Anderson explained that he believes the federal government doesn't need to pass a national non-discrimination act that would force businesses — even religious wedding vendors — to serve same-sex couples and their weddings.

Anderson asserted that in a free society, florists, bakers and photographers have the right to run their businesses in accordance with their belief that marriage should only be between one man and one woman.
He contended that because so many other businesses are already willing to serve same-sex weddings, the marketplace serves as its own viable form of equality protection.

"What I would suggest, the protections here would be market competition," Anderson stressed. "Already 89 percent of Fortune 500 companies have voluntarily enacted non-discrimination statutes on the basis of sexual orientation. This is working its way out on a voluntary basis."

Kelley responded to Anderson's assertion by suggesting that market competition doesn't work because it didn't "integrate the lunch counters" during the civil rights movement of the 1960s.

Anderson detested the analogy and argued that it is wrong to suggest that the struggles faced by African- Americans in the 1960s are comparable to the issues facing the LGBT community today.

"I think that analogy is historically inaccurate. I think it is offensive to many black people. I don't think the situation of a gay or a lesbian in the United States today is remotely similar," Anderson said. "My point is that what you need to do to justify government intervention is to say that it is not working its way up. Being African-American in the South in the 1960s is radically different than being gay, lesbian, bisexual, transgender in the United States today."

"The day of the Obergefell decision, the White House was lit up in rainbow colors. Every prominent member of the Democratic Party is in favor of LGBT legislation. Most prominent, 89 percent of the Fortune 500 countries, voluntarily have enacted these protections," Anderson continued. "I don't think you can make an argument to say that is the same situation that African-Americans found themselves in in the '60s. That's what justified the Civil Rights Act of 1964, which says that the government needs to step in to fix a problem that is not being solved on a voluntary basis."

While many in the LGBT community may feel as though they are discriminated against or that their lifestyle is not accepted in society, Anderson asserted that being gay, lesbian, bisexual and transgender is more accepted in many prominent circles in American society today than it is to oppose such lifestyles.
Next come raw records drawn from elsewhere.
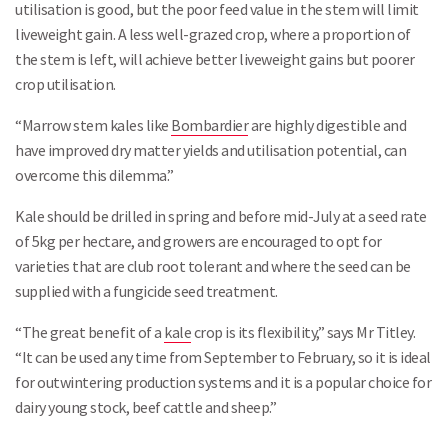
utilisation is good, but the poor feed value in the stem will limit
liveweight gain. A less well-grazed crop, where a proportion of
the stem is left, will achieve better liveweight gains but poorer
crop utilisation.
“Marrow stem kales like
Bombardier
are highly digestible and
have improved dry matter yields and utilisation potential, can
overcome this dilemma.”
Kale should be drilled in spring and before mid-July at a seed rate
of 5kg per hectare, and growers are encouraged to opt for
varieties that are club root tolerant and where the seed can be
supplied with a fungicide seed treatment.
“The great benefit of a
kale
crop is its flexibility,” says Mr Titley.
“It can be used any time from September to February, so it is ideal
for outwintering production systems and it is a popular choice for
dairy young stock, beef cattle and sheep.”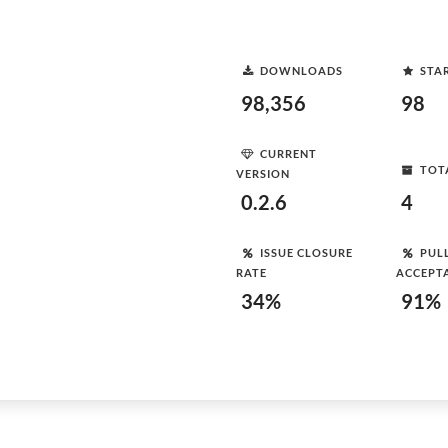
DOWNLOADS
STA
98,356
98
CURRENT
TOT
VERSION
0.2.6
4
ISSUE CLOSURE
PUL
RATE
ACCEPT
34%
91%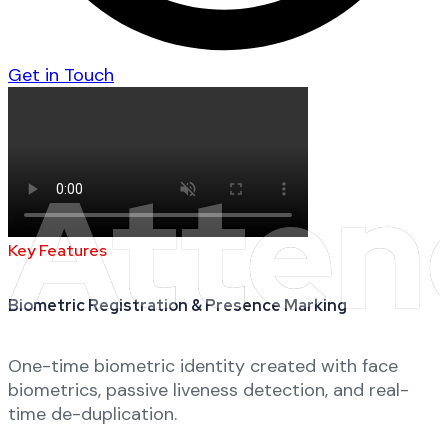
Get in Touch
Atten
Key Features
Biometric Registration & Presence Marking
One-time biometric identity created with face
biometrics, passive liveness detection, and real-
time de-duplication.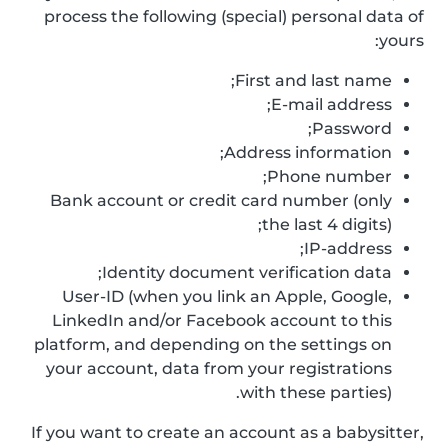
process the following (special) personal data of
yours:
First and last name;
E-mail address;
Password;
Address information;
Phone number;
Bank account or credit card number (only
the last 4 digits);
IP-address;
Identity document verification data;
User-ID (when you link an Apple, Google,
LinkedIn and/or Facebook account to this
platform, and depending on the settings on
your account, data from your registrations
with these parties).
If you want to create an account as a babysitter,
"What I see here is that if you are a conservative Evangelical at a major law firm or at an Ivy League university, you have a much harder time coming out of the closet as a conservative Evangelical than you do coming out as a gay, lesbian, bisexual or transgender," Anderson, an Ivy League graduate, explained. "That's an empirical question but my experience at Princeton, and that was a decade ago, that it was much more of a contentious subject to say that you were opposed to same-sex marriage than to say that you were in favor of it."